> _Stored data entries_:
# # # #

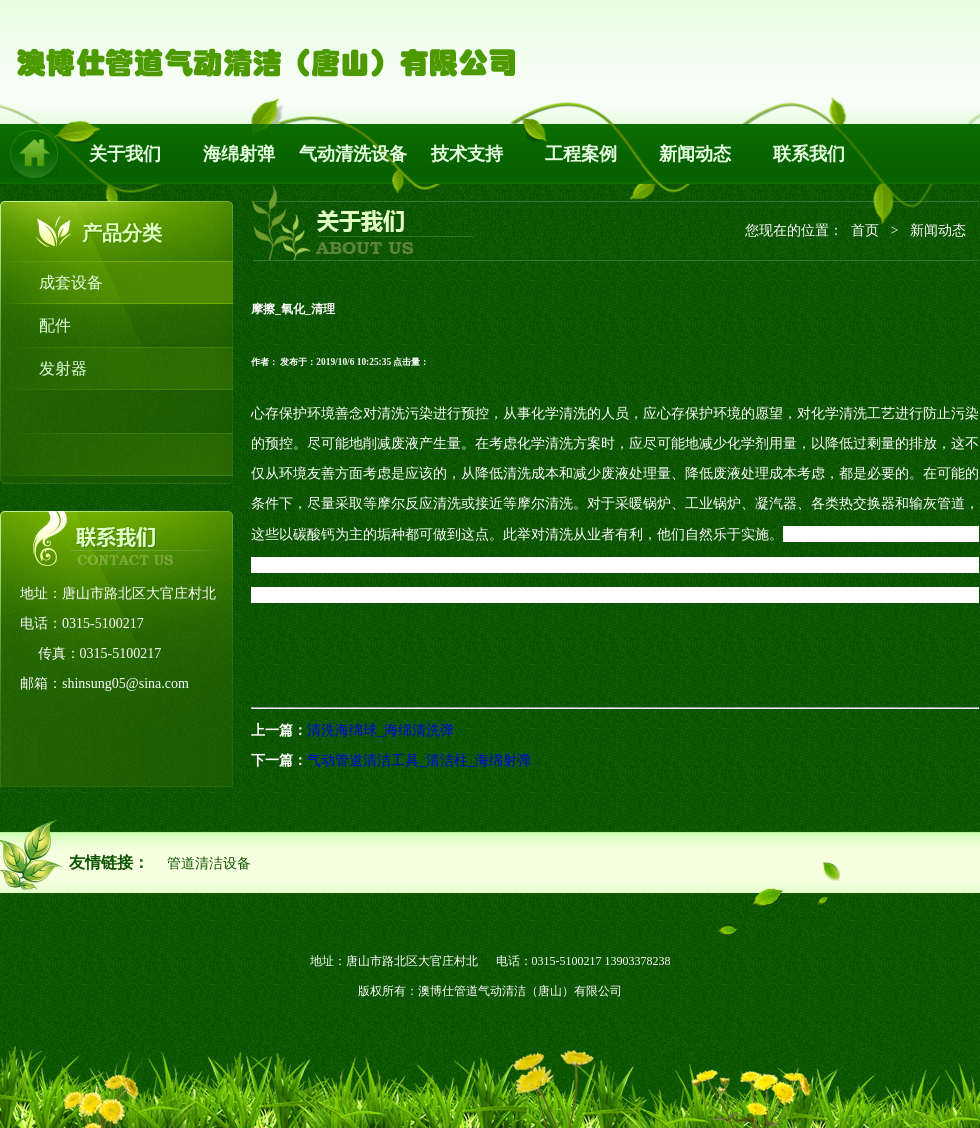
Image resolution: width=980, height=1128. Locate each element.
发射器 (63, 368)
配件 (55, 325)
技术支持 (467, 154)
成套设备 (71, 282)
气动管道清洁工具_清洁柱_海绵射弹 (419, 760)
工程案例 (581, 154)
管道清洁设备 (209, 863)
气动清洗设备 (353, 154)
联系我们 (809, 154)
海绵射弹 (239, 154)
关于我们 (125, 154)
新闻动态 (695, 154)
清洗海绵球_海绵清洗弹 (380, 730)
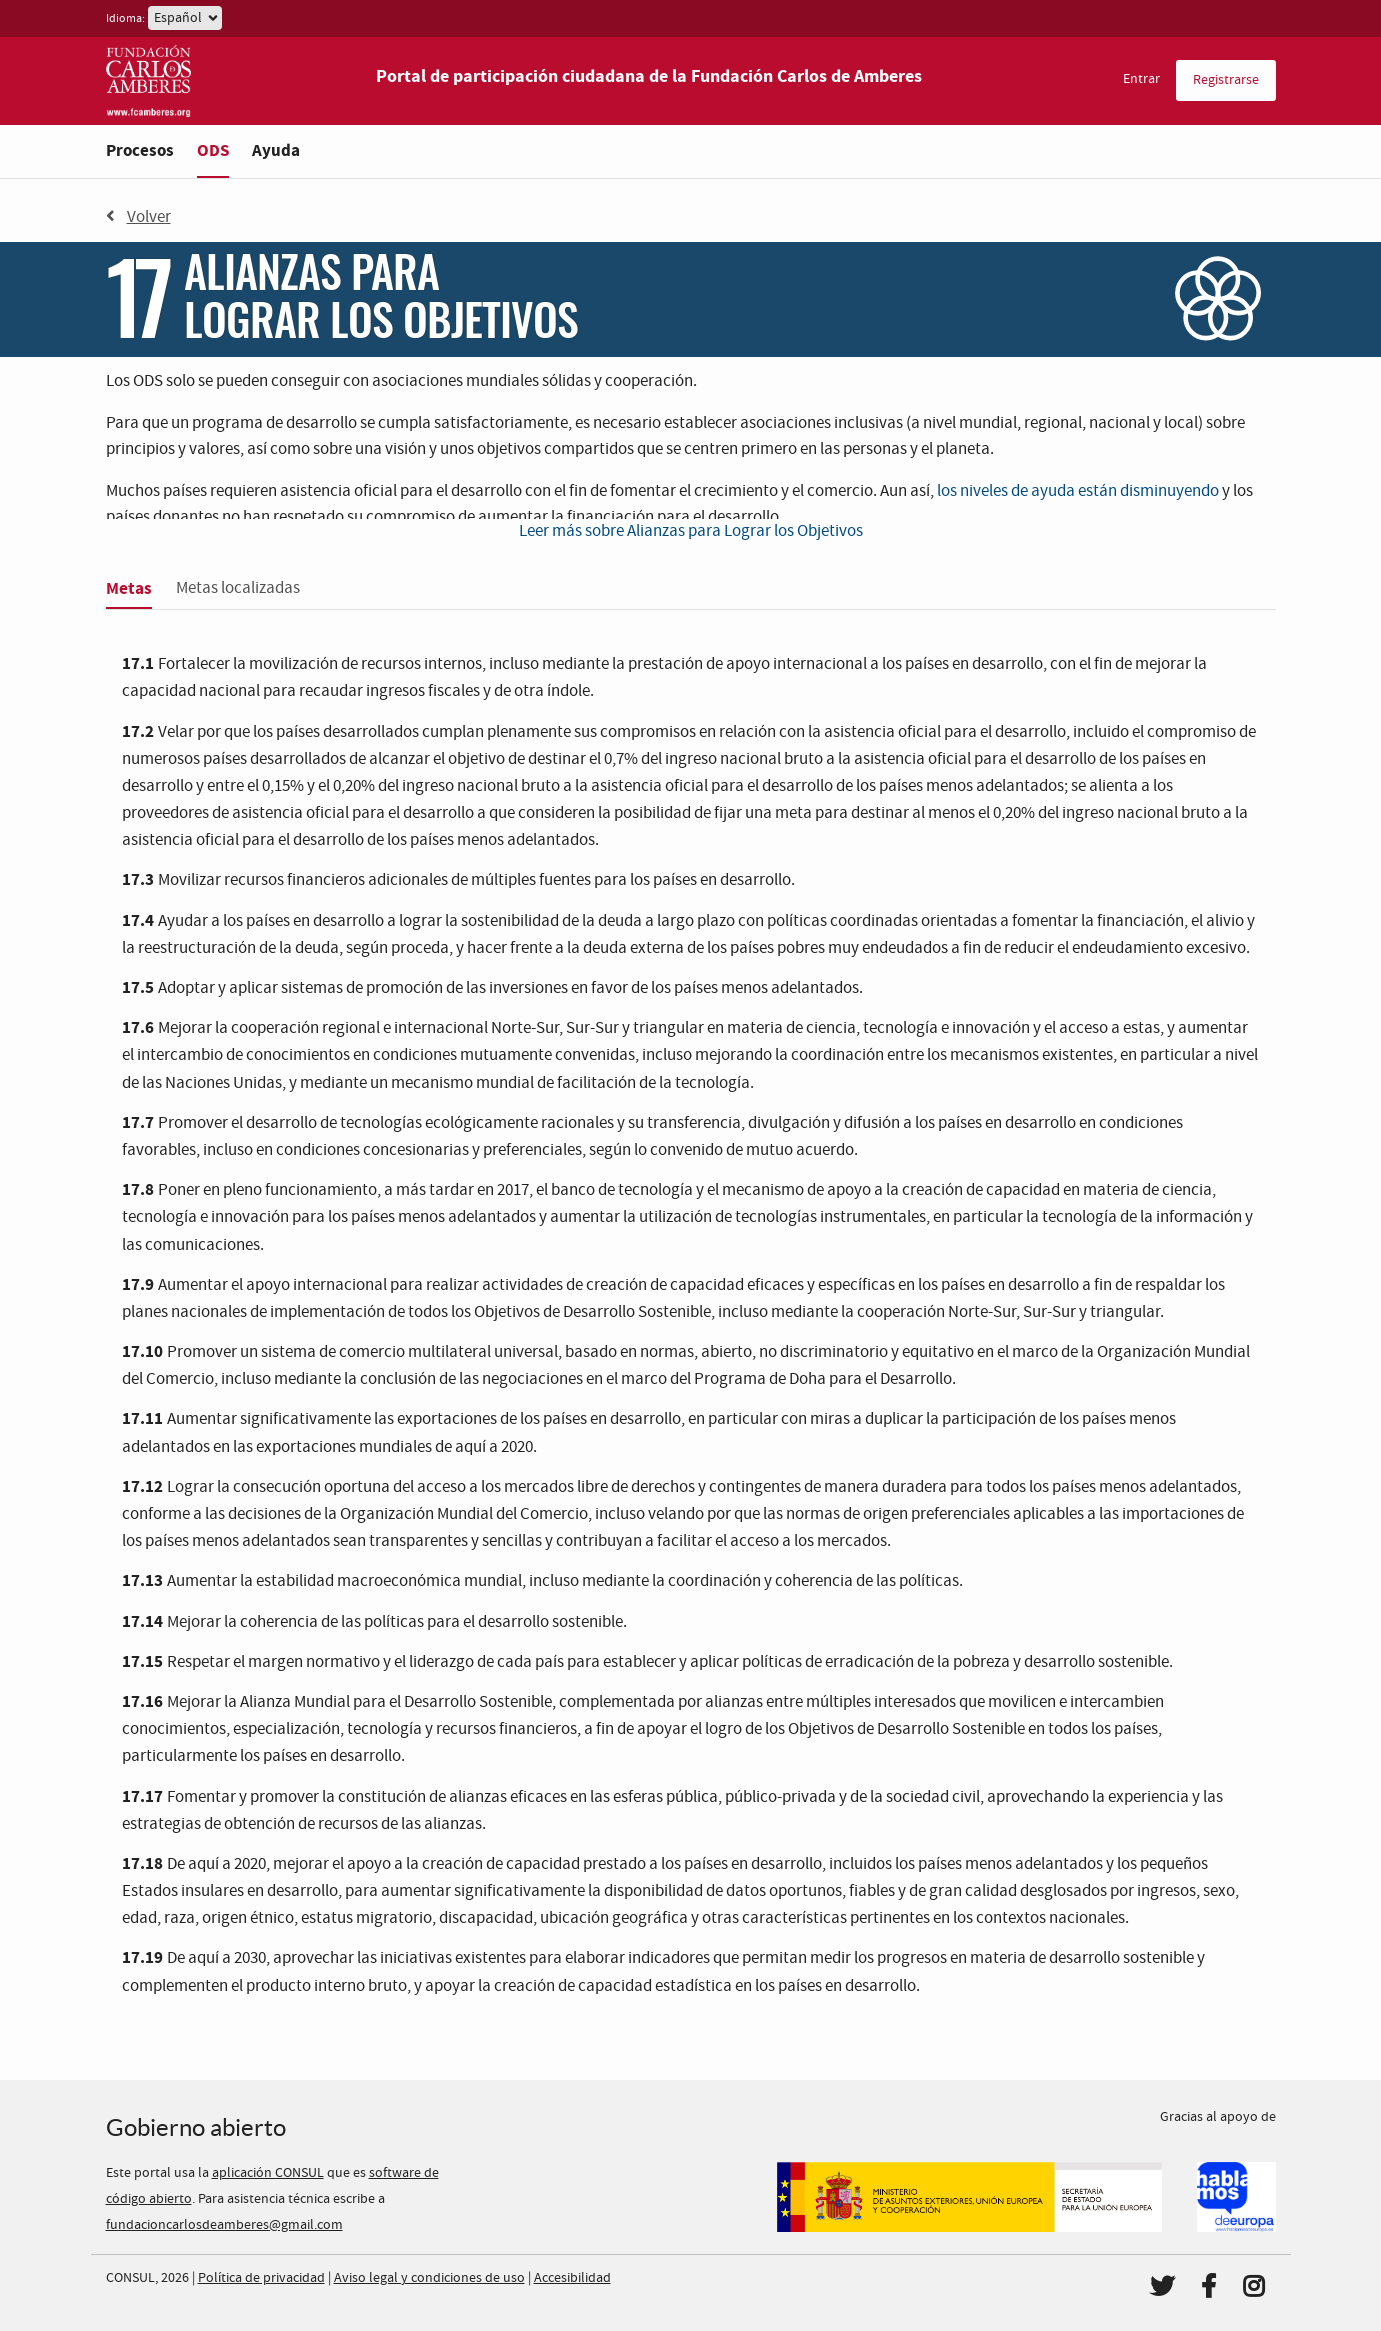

# # # #

> _Exercise requirements_:
Each entry must be retyped word for word, with every image omitted.

> _Your response_:
Image resolution: width=980, height=1128. Locate each element.
发射器 (63, 368)
配件 (55, 325)
技术支持 (467, 154)
成套设备 (71, 282)
气动管道清洁工具_清洁柱_海绵射弹 (419, 760)
工程案例 (581, 154)
管道清洁设备 (209, 863)
气动清洗设备 (353, 154)
联系我们 (809, 154)
海绵射弹 (239, 154)
关于我们 (125, 154)
新闻动态 (695, 154)
清洗海绵球_海绵清洗弹 (380, 730)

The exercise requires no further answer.